My answer is that I was young and intoxicated with


the Utopian ideas of liberty, which I had imbibed in
the course of my education in England. These ideas
are still dear to me; but I am now fully satisfied that
a real West Indian is sincerely occupied in
ameliorating the condition of his slaves and is a
wiser and more beneficient character than he who
would completely and abruptly abrogate the colonial
system. .... I assure my countrymen, among whom I
have near and dear relations, that I respect their
genuine character, upon which I never meant to cast
a reflexion." The spirited, liberal and sensitive
Dallas had become staid, conservative and stolid
with age, a turncoat indeed.
The last but one of Dallas's publications in 1825
was "Adrastus, a tragedy, Amabel or the Cornish
lovers and other poems": Amabel is a poetic version
of the shark incident which Dallas described at St.
Vincent in the "Short Journey".
"Haste! gain the boat! What sounds of bode!
A monster lurks within the road.
Leviathan? Isn't he? Oh worse!
The glutton shark, a diver curse."
Let Amabel, whose patriot blood
First launched her lover on the flood
Shriek to St. Vincent's hollow cry,
Shriek all in boding agony -
Shriek, British dames! Shriek, British daughters!

For Fate has stained St. Vincent's waters.

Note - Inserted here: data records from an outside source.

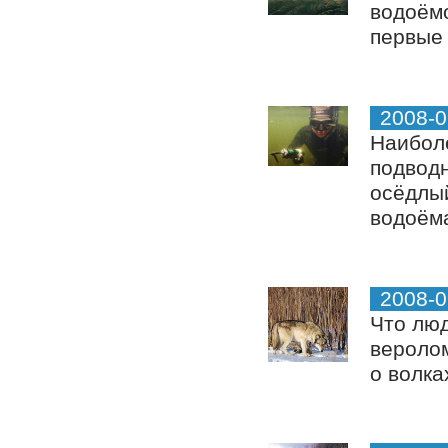
водоём
первые 
2008-0
Наибол
подводн
осёдлый
водоёма
2008-0
Что люд
веролом
о волка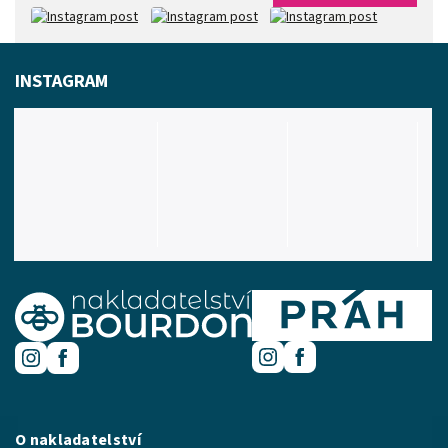
INSTAGRAM
O nakladatelství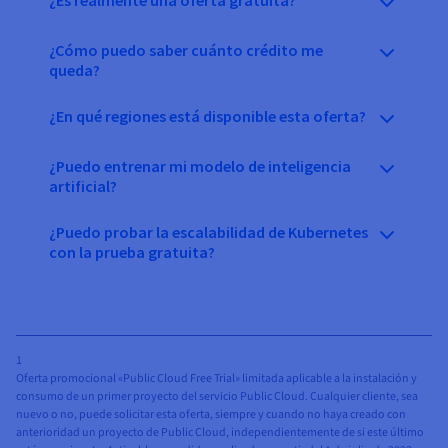
¿Cómo puedo saber cuánto crédito me
queda?
¿En qué regiones está disponible esta oferta?
¿Puedo entrenar mi modelo de inteligencia
artificial?
¿Puedo probar la escalabilidad de Kubernetes
con la prueba gratuita?
1
Oferta promocional «Public Cloud Free Trial» limitada aplicable a la instalación y
consumo de un primer proyecto del servicio Public Cloud. Cualquier cliente, sea
nuevo o no, puede solicitar esta oferta, siempre y cuando no haya creado con
anterioridad un proyecto de Public Cloud, independientemente de si este último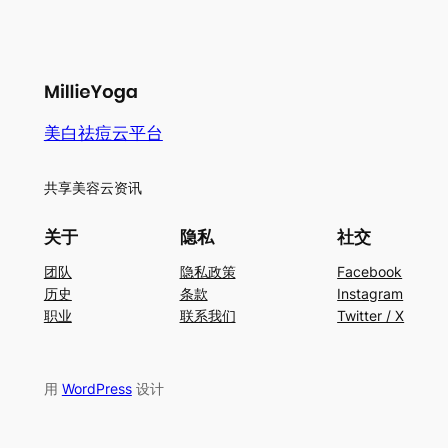
美白祛痘云平台
共享美容云资讯
关于
隐私
社交
团队
隐私政策
Facebook
历史
条款
Instagram
职业
联系我们
Twitter / X
用
WordPress
设计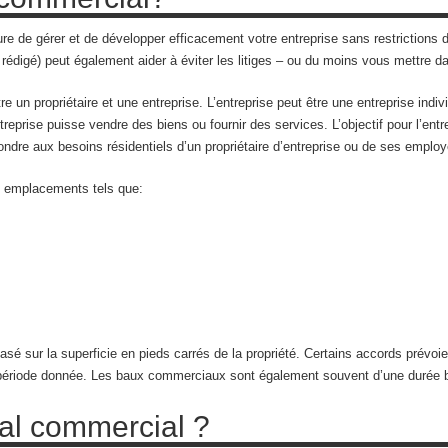
re de gérer et de développer efficacement votre entreprise sans restrictions d
 rédigé) peut également aider à éviter les litiges – ou du moins vous mettre dan
un propriétaire et une entreprise. L’entreprise peut être une entreprise indiv
ntreprise puisse vendre des biens ou fournir des services. L’objectif pour l’entr
pondre aux besoins résidentiels d’un propriétaire d’entreprise ou de ses employ
 emplacements tels que:
basé sur la superficie en pieds carrés de la propriété. Certains accords prévoi
ne période donnée. Les baux commerciaux sont également souvent d’une durée 
cal commercial ?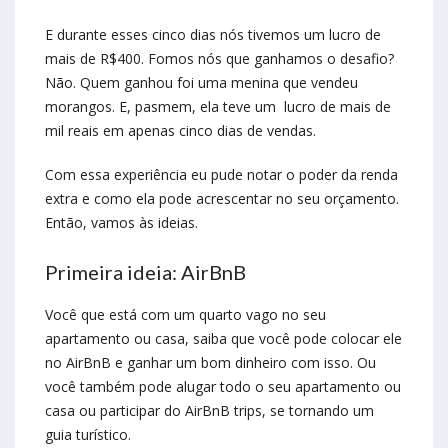
E durante esses cinco dias nós tivemos um lucro de
mais de R$400. Fomos nós que ganhamos o desafio?
Não. Quem ganhou foi uma menina que vendeu
morangos. E, pasmem, ela teve um lucro de mais de
mil reais em apenas cinco dias de vendas.
Com essa experiência eu pude notar o poder da renda
extra e como ela pode acrescentar no seu orçamento.
Então, vamos às ideias.
Primeira ideia: AirBnB
Você que está com um quarto vago no seu
apartamento ou casa, saiba que você pode colocar ele
no AirBnB e ganhar um bom dinheiro com isso. Ou
você também pode alugar todo o seu apartamento ou
casa ou participar do AirBnB trips, se tornando um
guia turístico.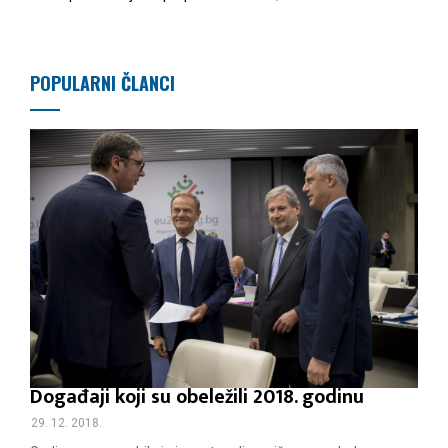
POPULARNI ČLANCI
Događaji koji su obeležili 2018. godinu
29. 12. 2018.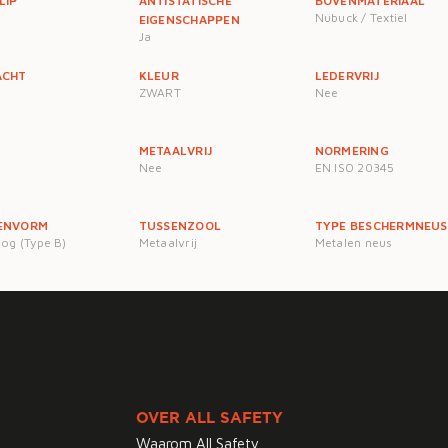
LIP
ANTISTATISCHE
BOVENMATERIAAL
Nubuck / Textiel
EIGENSCHAPPEN
Ja
ACHT
KLEUR
LEDERVRIJ
ZWART
Nee
METAALVRIJ
NORMERING
Nee
EN ISO 20345
ENVORM
TUSSENZOOL
TYPE BESCHERMNEUS
og (Type B)
Metaalvrij
Metalen neus
OVER ALL SAFETY
Waarom All Safety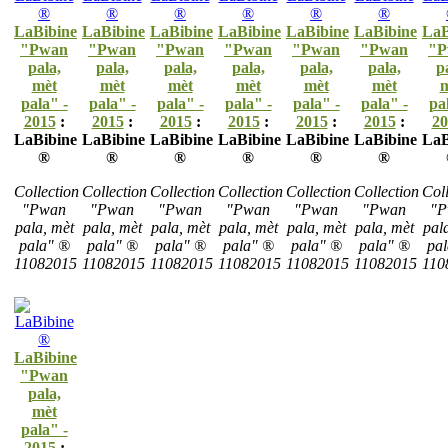
LaBibine
LaBibine
LaBibine
LaBibine
LaBibine
LaBibine
LaB
"Pwan
"Pwan
"Pwan
"Pwan
"Pwan
"Pwan
"P
pala,
pala,
pala,
pala,
pala,
pala,
p
mèt
mèt
mèt
mèt
mèt
mèt
m
pala" -
pala" -
pala" -
pala" -
pala" -
pala" -
pa
2015
:
2015
:
2015
:
2015
:
2015
:
2015
:
20
LaBibine
LaBibine
LaBibine
LaBibine
LaBibine
LaBibine
LaB
®
®
®
®
®
®
Collection
Collection
Collection
Collection
Collection
Collection
Coll
"Pwan
"Pwan
"Pwan
"Pwan
"Pwan
"Pwan
"P
pala, mèt
pala, mèt
pala, mèt
pala, mèt
pala, mèt
pala, mèt
pal
pala" ®
pala" ®
pala" ®
pala" ®
pala" ®
pala" ®
pa
11082015
11082015
11082015
11082015
11082015
11082015
110
LaBibine
"Pwan
pala,
mèt
pala" -
2015
:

Emerging helf his mountain hide
The monster strikes the trembling tide,
And as he sidelong quivers through,
His prey he singles from the crew;
From off the cutter's deck is seen
The human form his jaws between;
And long his course unveiled to view
Thro' crystal depths all eyes pursue,
Till distance mocks the poring eye
And nought reflects but agony.
To be fair, the poet did not, so the impression is
gained from the introduction, wish his work to be
taken as serious poetry, but rather as entertainment.
In the British literary scene Dallas is most often
met with as the distant relative of the poet, Lord
Byron, whom he helped to fame by his assistance in
publishing Byron's early poems, particularly Childe
Harold in 1808. However, as Byron's reputation
grew more famous and his conduct more notorious
and as Dallas grew poorer and more censorious, their
relationship cooled and was at an end by 1814. In
numerous biographies of Byron, Dallas is often
described as being seedy, unctuous, flattering and a
toady, terms which may be largely undeserved. The
biographers are, however, concerned with Byron and
not with Dallas, who, as a secondary character in the
lief of the great poet, received little interest;
deprecatory and inaccurate statements about him
are repeated by one writer after another.